In this example, the IF clause is used to determine if a student passed or failed. A student is considered to have ‘Passed’ only if they meet the attendance criteria (‘has_attendance’ is TRUE) and their score is 50 or above. Otherwise, they are marked as ‘Failed’.

Strings Data Types in BigQuery

Strings in BigQuery represent sequences of Unicode characters with variable lengths. They play an important role in data handling, and with BigQuery, you get a rich set of functions to improve your string manipulation tasks. Remember that strings must always be enclosed within single, double, or triple quotation marks.

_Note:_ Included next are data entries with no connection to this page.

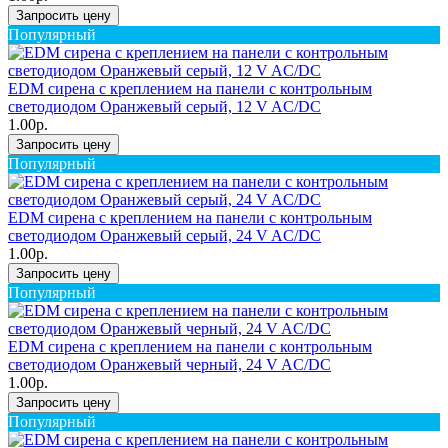
Запросить цену
Популярный
EDM сирена с креплением на панели с контрольным
светодиодом Оранжевый серый, 12 V AC/DC
1.00р.
Запросить цену
Популярный
EDM сирена с креплением на панели с контрольным
светодиодом Оранжевый серый, 24 V AC/DC
1.00р.
Запросить цену
Популярный
EDM сирена с креплением на панели с контрольным
светодиодом Оранжевый черный, 24 V AC/DC
1.00р.
Запросить цену
Популярный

Core Functions & Operations On Strings

To efficiently handle strings in BigQuery, different functions are provided. Here’s a detailed overview:

Cast

This command is crucial for data type conversions. For instance, you can convert a string to an INT64 or FLOAT64, and likewise, an integer or float can be converted back to a string. Here’s an example:

plaintext
SELECT CAST (25 AS STRING) AS StringRepresentation, CAST('100' AS INT64) AS IntegerRepresentation

Safe_cast

Sometimes, direct conversion using cast might fail. In such scenarios, safe_cast comes to the rescue by returning NULL so your query still runs without problems. For instance, converting the string ‘hello’ to a boolean data type would fail. But with safe_cast, you’d get a NULL instead.

plaintext
SELECT CAST('false' AS bool) AS RegularCast, SAFE_CAST ('hello' AS bool) AS SafeCastResult

Format

This command lets you shape the appearance of the data being converted. For instance, you can control the precision of a float or pad numbers with zeros. Here’s a query example:

plaintext
SELECT FORMAT ('%4d', 320) AS FormattedA, FORMAT ('%6.2f', 44.4444) AS FormattedB, FORMAT ('%04d', 91) AS FormattedC

Output

Blog Post Image

Concat

Concat is an invaluable tool when you want to merge parts of different strings. Let’s say you have a name and city column and you want to combine them:

plaintext
WITH name_city AS ( SELECT 'Alice' AS name, 'London' as city UNION ALL SELECT 'Bob', 'Paris' UNION ALL SELECT 'Charlie', 'Berlin' ) SELECT name, city, CONCAT( name, ' lives in ', city) AS description FROM name_city

Output

Blog Post Image

Regular Expressions

BigQuery provides robust support for regex operations that increase your string search capabilities. Some of the main functions include:

  • REGEXP_CONTAINS: Detects if a regex pattern or character is present.
  • REGEXP_EXTRACT: Extracts the matched regex pattern.
  • REGEXP_REPLACE: Replaces the matched regex pattern.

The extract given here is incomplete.